*Records to use*.

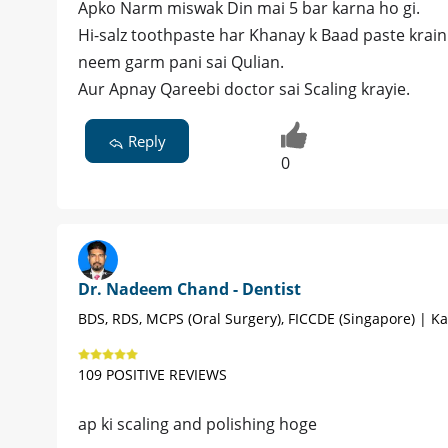
Apko Narm miswak Din mai 5 bar karna ho gi.
Hi-salz toothpaste har Khanay k Baad paste krain
neem garm pani sai Qulian.
Aur Apnay Qareebi doctor sai Scaling krayie.
Reply
0
Dr. Nadeem Chand - Dentist
BDS, RDS, MCPS (Oral Surgery), FICCDE (Singapore) | Ka
109 POSITIVE REVIEWS
ap ki scaling and polishing hoge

*Exercise aim*. Write out the material above again, word for word, minus its pictures.

*Finished exercise*.
Apko Narm miswak Din mai 5 bar karna ho gi.
Hi-salz toothpaste har Khanay k Baad paste krain
neem garm pani sai Qulian.
Aur Apnay Qareebi doctor sai Scaling krayie.
Reply
0
Dr. Nadeem Chand - Dentist
BDS, RDS, MCPS (Oral Surgery), FICCDE (Singapore) | Ka
109 POSITIVE REVIEWS
ap ki scaling and polishing hoge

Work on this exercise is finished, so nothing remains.